-- Exercise directions --
In your copy, repeat the records exactly and leave out the pictures.

-- Records provided --
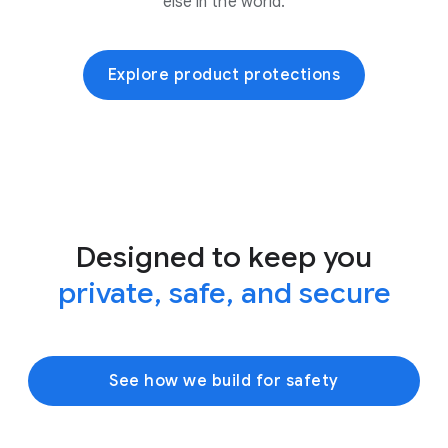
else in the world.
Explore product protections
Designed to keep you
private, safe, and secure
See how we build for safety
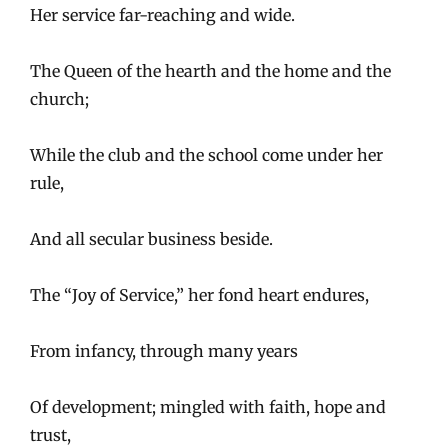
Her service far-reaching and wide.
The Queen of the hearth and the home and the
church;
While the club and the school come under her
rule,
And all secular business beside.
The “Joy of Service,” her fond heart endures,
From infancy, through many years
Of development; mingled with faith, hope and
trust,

-- Your response --
else in the world.
Explore product protections
Designed to keep you
private, safe, and secure
See how we build for safety
Her service far-reaching and wide.
The Queen of the hearth and the home and the
church;
While the club and the school come under her
rule,
And all secular business beside.
The “Joy of Service,” her fond heart endures,
From infancy, through many years
Of development; mingled with faith, hope and
trust,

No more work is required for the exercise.